Since the 1940s, the iconic sign hasn’t been lit, and reflects the natural lights of the city. “The Hollywood sign quite literally reflects off the city, so I wanted to make it a true reflection of the city and the diversity that lives here and, in the periphery, the rest of the world that looks up to and is highly influenced by Hollywood." UOMA Beauty Founder, Sharon Chuter explained.
Immediately after the Oscars, the sign had already returned back to its all-white self. A stark reminder that change is still needed, and the industry still has work to do.
“I know people will ask and question – ‘did that really happen?’ But I won’t pay much attention to that because it doesn’t matter. The focus should be on our message. Let’s leave the investigations to the great internet sleuths to validate or invalidate. UOMA Beauty is focused on the mission”, says Sharon Chuter.

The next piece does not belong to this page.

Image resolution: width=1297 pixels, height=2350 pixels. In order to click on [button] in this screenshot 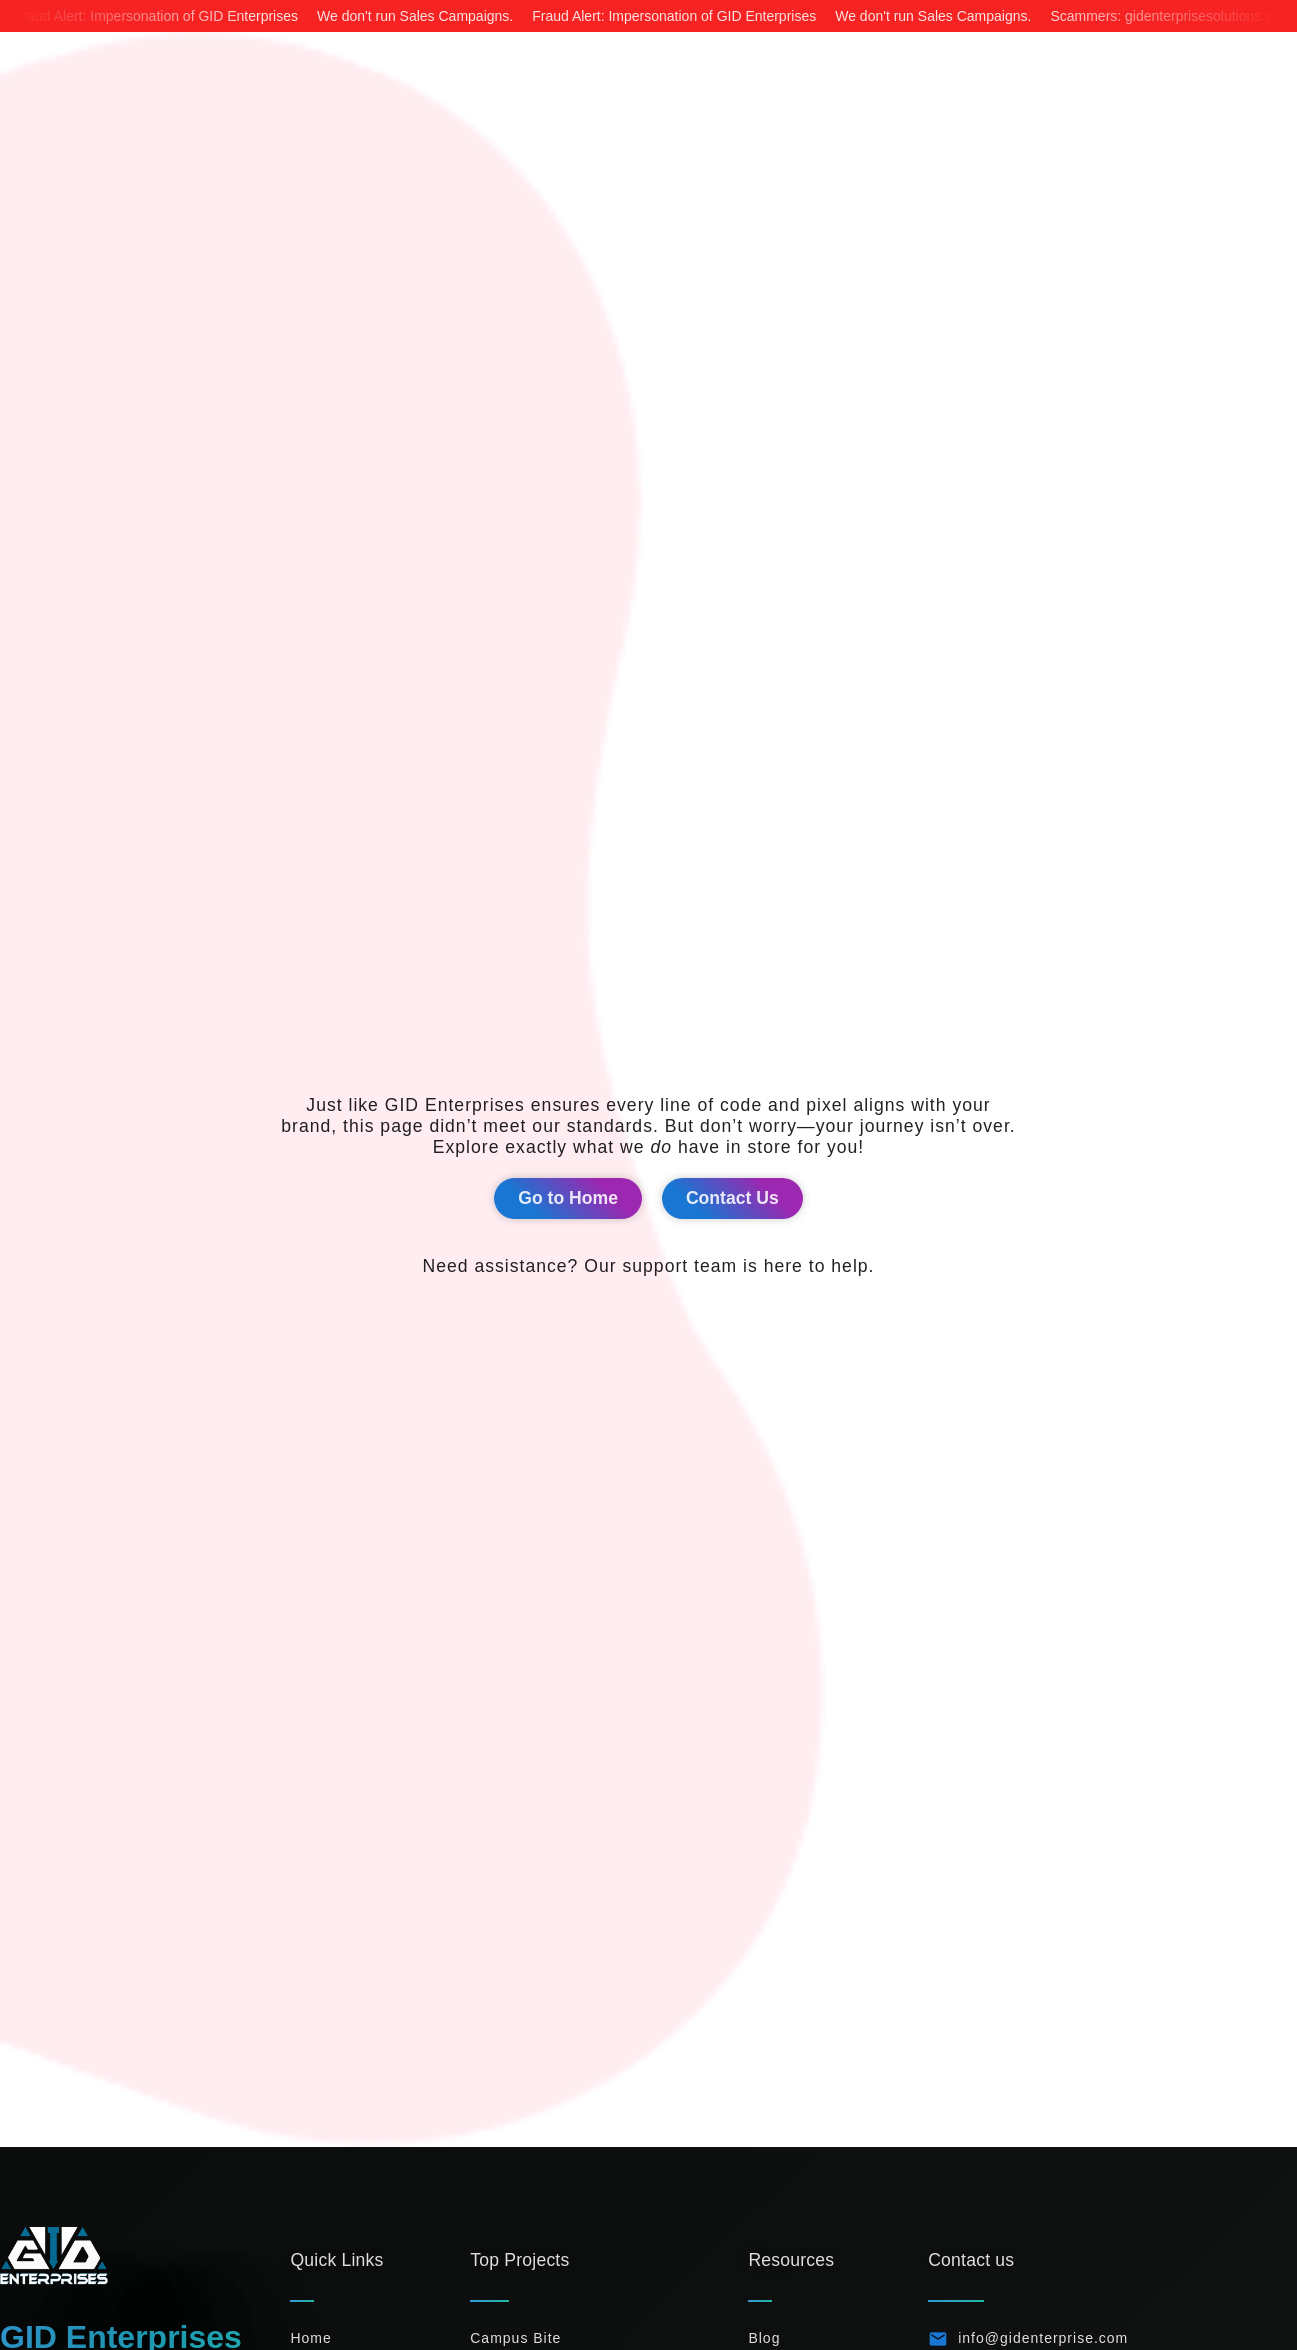, I will do `click(568, 1198)`.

UOMA Beauty took the beauty industry by storm at launch in 2019 with the new frontier of inclusivity it shines a light on. Inspired by the cultural heritage of the world’s most racially diverse continent, Africa, UOMA Beauty is most known for their award-winning, inclusive foundation range - Say What?! Foundation - that is designed for all and sports 51 shades. The shades are categorized into six distinct skin color groups called ‘Skin Kins’ - White Pearl, Fair Lady, Honey Honey, Bronze Venus, Brown Sugar, and Black Pearl – which were all used as inspiration and were represented on the painted Hollywood sign.
See the video here on the brand's TikTok and Instagram pages:
"This project was deeply personal to me. Growing up as an Indian American in a very white space, I never saw people who looked like me in mainstream media and I'm just one subgroup. There are so many communities that remain unseen by Hollywood.” said Pereira O’Dell Creative Director responsible for the campaign, Anjali Rao. “This became a love note to them and a rally cry to inspire change for the future."